|Publication number||US4287518 A|
|Application number||US 06/145,206|
|Publication date||Sep 1, 1981|
|Filing date||Apr 30, 1980|
|Priority date||Apr 30, 1980|
|Publication number||06145206, 145206, US 4287518 A, US 4287518A, US-A-4287518, US4287518 A, US4287518A|
|Inventors||A. Administrator of the National Aeronautics and Space Administration with respect to an invention of Frosch Robert, Haynes Ellis, Jr.|
|Export Citation||BiBTeX, EndNote, RefMan|
|Patent Citations (11), Referenced by (61), Classifications (17)|
|External Links: USPTO, USPTO Assignment, Espacenet|
The invention described herein was made in the performance of work under a NASA contract and is subject to the provisions of Section 305 of the National Aeronautics and Space Act of 1958, Public Law 85-568 (72 Stat. 435; U.S.C. 2457).
My invention relates generally to antennas and more specifically to aircraft and space vehicle, flush-mounted, microwave band antennas.
In high performance aircraft and reentry space craft, air friction at high vehicle speeds results in heating to such an extent that any protrusions from the skin of the vehicle could be subject to damage or even burn-off. Accordingly, it is usually imperative that antenna structures not project beyond the skin surface of such a high performance air/space vehicle. Hence, it has been the practice to provide flush-mounted structures. The frequencies normally employed are very high including microwave region, and accordingly relatively compact structures are possible, even where special radiation patterns are required.
In the prior art, various approaches have been taken for the implementation of flush antenna structures. Various cavity enclosed antenna structures are extant in the prior art and any of these could be considered relevant to flush mounted air/spacecraft antennas, whether or not this prior art was developed for air/spacecraft employment.
Typical of the prior art cavity-type antennas are the devices shown in U.S. Pat. Nos. 3,836,976; 3,740,754 and 3,789,416. In U.S. Pat. No. 3,740,754, a turnstile antenna within a cup-like cavity is disclosed. The turnstile elements are bars or tubes self-supported from a central feed structure. It could be said that a radome might be affixed over the open cup and the device thereby converted to a flush mounted antenna by installing it in a corresponding opening in the skin of an air/space vehicle. The radiating elements of U.S. Pat. No. 3,740,754 would be unsuitable for the severe environment of air/space vehicle service, since in addition to air friction heating, shock and vibration are encountered. The discrete tubular or rod-like elements of that reference are likely to be unable to resist such shock and vibration and therefore its structure would be generally unsuitable for the application.
In U.S. Pat. No. 3,789,416, another turnstile antenna structure is shown mounted within a cup-like housing similar to the configuration of U.S. Pat.
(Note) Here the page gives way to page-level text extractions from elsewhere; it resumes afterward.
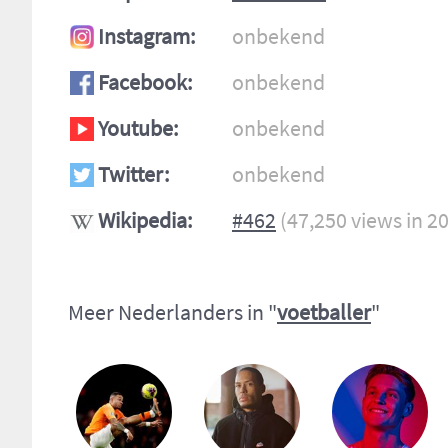
Instagram:
onbekend
Facebook:
onbekend
Youtube:
onbekend
Twitter:
onbekend
Wikipedia:
#462
(47,250 views in 2
Meer Nederlanders in "
voetballer
"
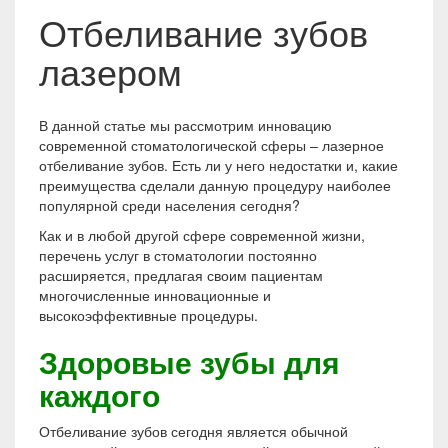
Отбеливание зубов
лазером
В данной статье мы рассмотрим инновацию
современной стоматологической сферы – лазерное
отбеливание зубов. Есть ли у него недостатки и, какие
преимущества сделали данную процедуру наиболее
популярной среди населения сегодня?
Как и в любой другой сфере современной жизни,
перечень услуг в стоматологии постоянно
расширяется, предлагая своим пациентам
многочисленные инновационные и
высокоэффективные процедуры.
Здоровые зубы для
каждого
Отбеливание зубов сегодня является обычной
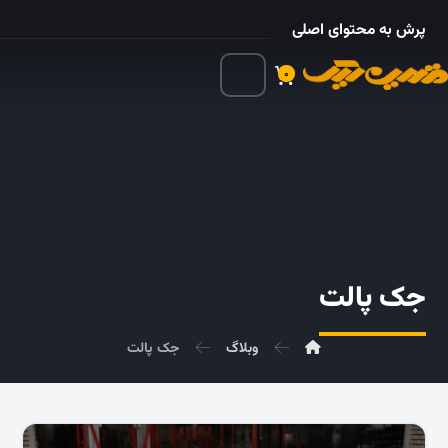
۰۲۱ – ۵۵۲۴ ۵۳۲۵
پرش به محتوای اصلی
۰
جک پالت
وبلاگ
جک پالت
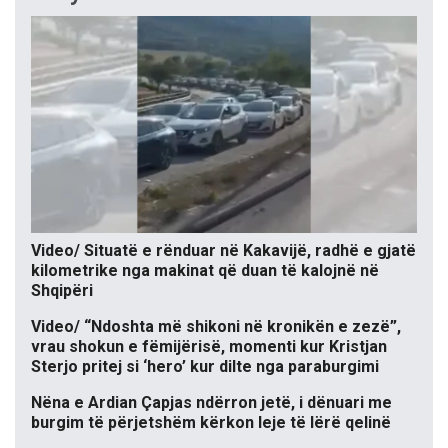
Video/ Situatë e rënduar në Kakavijë, radhë e gjatë
kilometrike nga makinat që duan të kalojnë në
Shqipëri
Video/ “Ndoshta më shikoni në kronikën e zezë”,
vrau shokun e fëmijërisë, momenti kur Kristjan
Sterjo pritej si ‘hero’ kur dilte nga paraburgimi
Nëna e Ardian Çapjas ndërron jetë, i dënuari me
burgim të përjetshëm kërkon leje të lërë qelinë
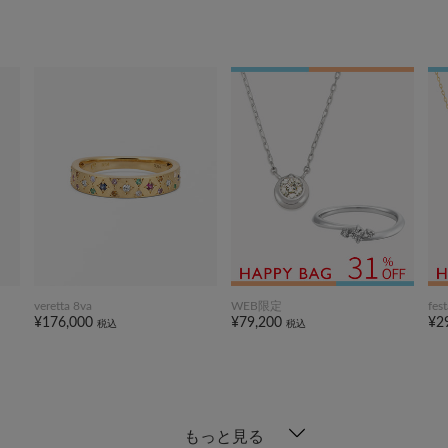
veretta 8va
WEB限定
fes
¥176,000
¥79,200
¥2
税込
税込
もっと見る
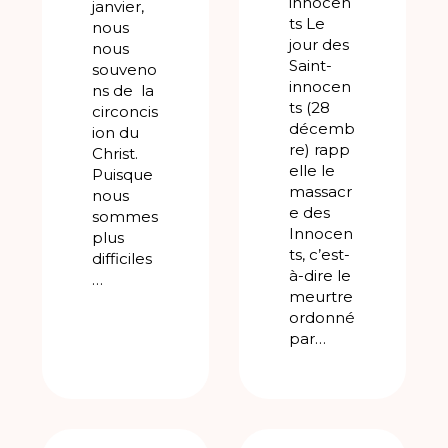
innocen
janvier,
ts Le
nous
jour des
nous
Saint-
souveno
innocen
ns de la
ts (28
circoncis
décemb
ion du
re) rapp
Christ.
elle le
Puisque
massacr
nous
e des
sommes
Innocen
plus
ts, c’est-
difficiles
à-dire le
…
meurtre
ordonné
par…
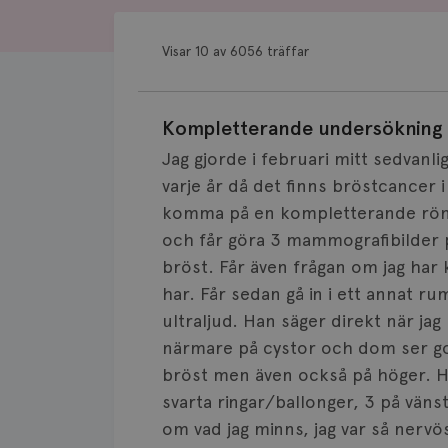
Visar 10 av 6056 träffar
Kompletterande undersökning 
Jag gjorde i februari mitt sedvan
varje år då det finns bröstcancer i 
komma på en kompletterande rönt
och får göra 3 mammografibilder p
bröst. Får även frågan om jag har k
har. Får sedan gå in i ett annat r
ultraljud. Han säger direkt när ja
närmare på cystor och dom ser god
bröst men även också på höger. Ha
svarta ringar/ballonger, 3 på väns
om vad jag minns, jag var så nervö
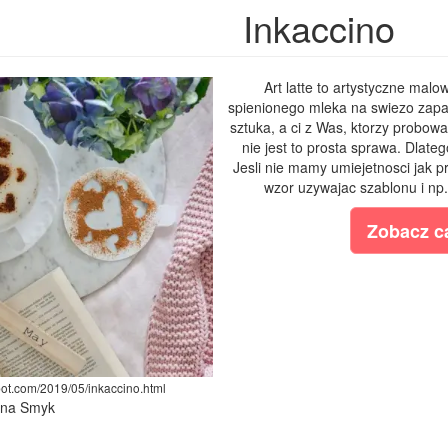
Inkaccino
Art latte to artystyczne ma
spienionego mleka na swiezo zapar
sztuka, a ci z Was, ktorzy probow
nie jest to prosta sprawa. Dlat
Jesli nie mamy umiejetnosci jak 
wzor uzywajac szablonu i np.
Zobacz ca
pot.com/2019/05/inkaccino.html
lina Smyk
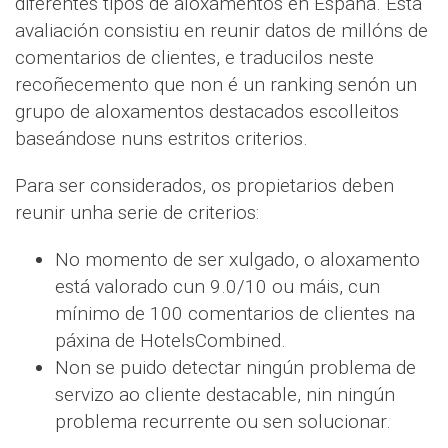
diferentes tipos de aloxamentos en España. Esta
avaliación consistiu en reunir datos de millóns de
comentarios de clientes, e traducilos neste
recoñecemento que non é un ranking senón un
grupo de aloxamentos destacados escolleitos
baseándose nuns estritos criterios.
Para ser considerados, os propietarios deben
reunir unha serie de criterios:
No momento de ser xulgado, o aloxamento
está valorado cun 9.0/10 ou máis, cun
mínimo de 100 comentarios de clientes na
páxina de HotelsCombined.
Non se puido detectar ningún problema de
servizo ao cliente destacable, nin ningún
problema recurrente ou sen solucionar.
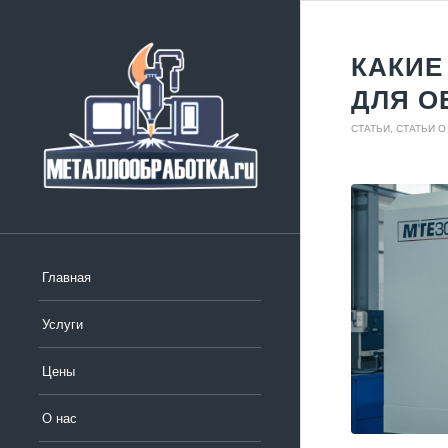
КАКИЕ
ДЛЯ О
СТАТЬИ
,
СТАТЬИ 
Главная
Услуги
Цены
О нас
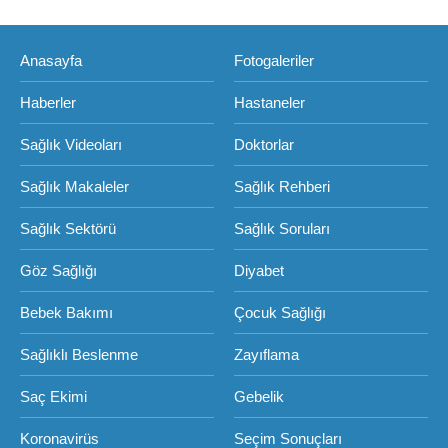
Anasayfa
Fotogaleriler
Haberler
Hastaneler
Sağlık Videoları
Doktorlar
Sağlık Makaleler
Sağlık Rehberi
Sağlık Sektörü
Sağlık Soruları
Göz Sağlığı
Diyabet
Bebek Bakımı
Çocuk Sağlığı
Sağlıklı Beslenme
Zayıflama
Saç Ekimi
Gebelik
Koronavirüs
Seçim Sonuçları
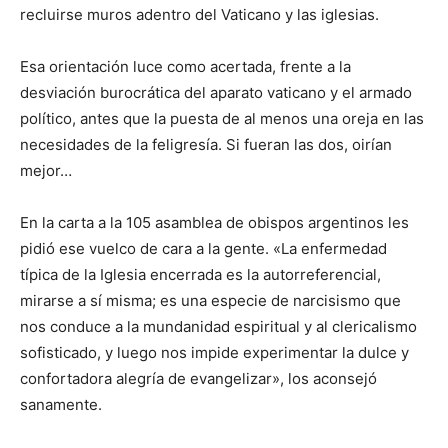
recluirse muros adentro del Vaticano y las iglesias.
Esa orientación luce como acertada, frente a la
desviación burocrática del aparato vaticano y el armado
político, antes que la puesta de al menos una oreja en las
necesidades de la feligresía. Si fueran las dos, oirían
mejor…
En la carta a la 105 asamblea de obispos argentinos les
pidió ese vuelco de cara a la gente. «La enfermedad
típica de la Iglesia encerrada es la autorreferencial,
mirarse a sí misma; es una especie de narcisismo que
nos conduce a la mundanidad espiritual y al clericalismo
sofisticado, y luego nos impide experimentar la dulce y
confortadora alegría de evangelizar», los aconsejó
sanamente.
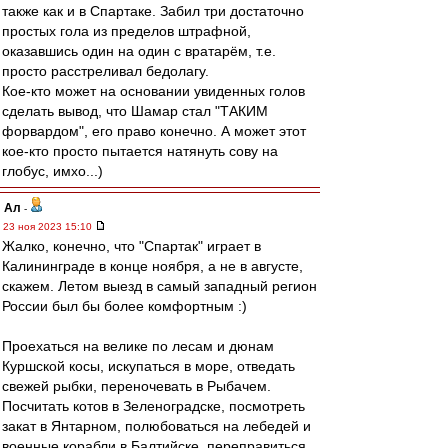
также как и в Спартаке. Забил три достаточно
простых гола из пределов штрафной,
оказавшись один на один с вратарём, т.е.
просто расстреливал бедолагу.
Кое-кто может на основании увиденных голов
сделать вывод, что Шамар стал "ТАКИМ
форвардом", его право конечно. А может этот
кое-кто просто пытается натянуть сову на
глобус, имхо...)
Ал
-
23 ноя 2023 15:10
Жалко, конечно, что "Спартак" играет в
Калининграде в конце ноября, а не в августе,
скажем. Летом выезд в самый западный регион
России был бы более комфортным :)
Проехаться на велике по лесам и дюнам
Куршской косы, искупаться в море, отведать
свежей рыбки, переночевать в Рыбачем.
Посчитать котов в Зеленоградске, посмотреть
закат в Янтарном, полюбоваться на лебедей и
военные корабли в Балтийске, переправиться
No. 3,740,754 in that its elements are mounted from a central feed. This device of U.S. Pat. No. 3,789,416 would be no more able to perform satisfactorily in the air/space vehicle application than would the apparatus of U.S. Pat. No. 3,740,754. Still further, both of these prior art devices would be relatively expensive to manufacture. Many metal forming steps and jig assembly appear necessary for either.
Concerning the so-called turnstile antenna configuration, it should be noted that this is a well-known concept in this art. It basically involves dipoles or colinear pluralities of dipoles in two orthogonal arrangements. Separate feeds permit separate excitation control and phasing for radiation pattern selection or polarization diversity or agility.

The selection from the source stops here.